Do I believe in a higher power? Yes. But that’s my personal belief. And I have a very … ambivalent relationship with organized religion.
However, because of my experiences in attending two different church sects in my youth, I try to be understanding and respectful when it comes to people’s religious beliefs, and their right to worship.
So when I was hastily planning my trip, I knew, in the back of my mind, that a trip to church with my cousin would likely happen. As I panicked over what to pack, and voiced my concerns to my mom, she said to me, “I’m sure you won’t have to go to church, if you don’t want to.”
Wrong. So. Wrong.
For folks who are of West Indian (or even African-American) descent, you’ll understand what I’m about to say. But to anyone else: in the Caribbean (and in this case, Jamaica) church is a serious business. And they can be equally as serious about their church attire.
It’s not just about putting on a dress, versus pants. It’s wearing stuff that other people might reserve for a special occasion, like a wedding.
Sometimes, there are hats involved. Not fascinators. HATS.
If there is such a thing as “church hat swagger”, I wouldn’t be surprised.
Of course, I listened to my mom, and only packed a sundress.
The subject of a church outfit briefly came up early in the trip, but didn’t go very far. But when it finally reared its ugly head on Saturday, K had to lend me an outfit.

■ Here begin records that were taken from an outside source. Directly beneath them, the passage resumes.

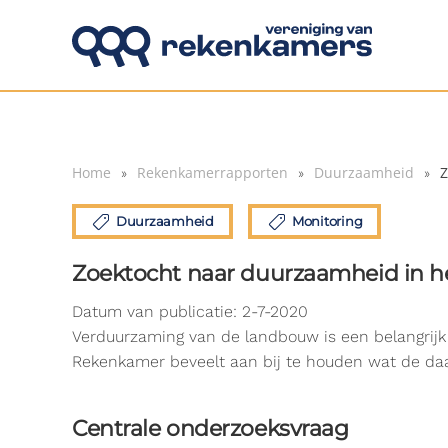
Overslaan en naar de inhoud gaan
Home
Rekenkamerrapporten
Duurzaamheid
Z
Duurzaamheid
Monitoring
Zoektocht naar duurzaamheid in h
Datum van publicatie: 2-7-2020
Verduurzaming van de landbouw is een belangrijk 
Rekenkamer beveelt aan bij te houden wat de daadw
Centrale onderzoeksvraag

Although she didn’t say anything, I don’t think she wasn’t terribly impressed – she told me, “You must always carry something casual as well as formal.” (I also overheard her talking to her friend and mentioning how I didn’t bring any church outfits. Lesson noted and learned.)
In the end, she lent me a tight, black, knit dress, a pair of pointy-toed shoes and some jewellery to match. This was going to be an interesting ensemble to wear in the heat.

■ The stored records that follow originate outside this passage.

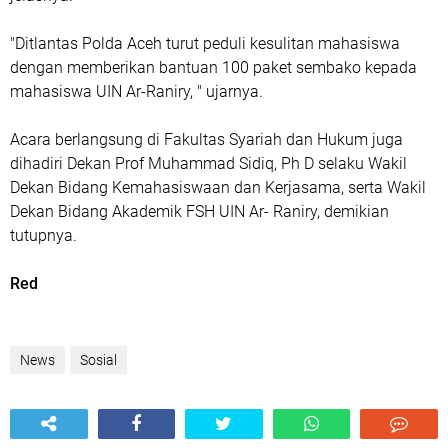
"Ditlantas Polda Aceh turut peduli kesulitan mahasiswa
dengan memberikan bantuan 100 paket sembako kepada
mahasiswa UIN Ar-Raniry, " ujarnya.
Acara berlangsung di Fakultas Syariah dan Hukum juga
dihadiri Dekan Prof Muhammad Sidiq, Ph D selaku Wakil
Dekan Bidang Kemahasiswaan dan Kerjasama, serta Wakil
Dekan Bidang Akademik FSH UIN Ar- Raniry, demikian
tutupnya.
Red
News
Sosial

One of K’s friends picks us up and drives us over to the Moravian church around the corner from my (absent) aunt’s house.
Unlike church services in my youth — and despite the oppressive heat — this one keeps my attention, and keeps me awake. It’s a nice service, and the small congregation seems lovely. It’s also fairly brief at, 90 minutes in length.
Minutes after the service ends, there’s no dallying — there’s another church-related event happening in St. Elizabeth parish. One of the former pastors of K’s church is being ordained as a bishop in a special event/service. And we’re going.
I will tell you one thing about the drive down: it’s probably the coolest I’ve been, for the longest period of time, during this entire trip. It’s downright heavenly. I gaze at the scenery as we pass through town after town. I close my eyes …
And when I open them, we’re driving under a shady tunnel of trees, with fields beyond them. Turns out, we’re passing through Holland Bamboo.
A little while later, we arrive at the church, in the town of Santa Cruz.
It’s two levels, with a sizeable upper level for those members of the congregation who can’t get a seat in one of the pews on the main level. Inside, the overhead fans – all 10 of them – are whirring away. The only thing it shares with the one back in Montego Bay are those hard, unforgiving wooden pews.
And people are dressed to the hilt. Dress of all styles and colours. Heels of all heights. Hats of all sizes.
There isn’t a free seat anywhere. K and I are crammed into a pew like sardines; the black knit dress clings to me like a small child.
Forty-five minutes after we arrive, the service begins. There are two choirs on this occasion – a senior choir that sings the hymns for most of the church program, and a youth choir.
The presiding bishop speaks for a good 45 minutes before the man of the hour is officially ordained. All in, the ceremony lasts about two and a half hours.
After a restroom break and some refreshments, we eventually leave for home.
The trip back seems to take longer than the one to St. Elizabeth. There’s a brief roadside stop so one of the passengers can buy some fried shrimp. And it’s gotten dark.
As we approach the city limits, K asks for us to be dropped off in town so we can catch a taxi home.
We have plans to go to Negril tomorrow morning, but K and I haven’t really talked about what time we’re leaving. When we finally reach home, she’s so exhausted, she makes a cup of tea and goes straight to bed.
I guess we’ll figure it out when we get up tomorrow.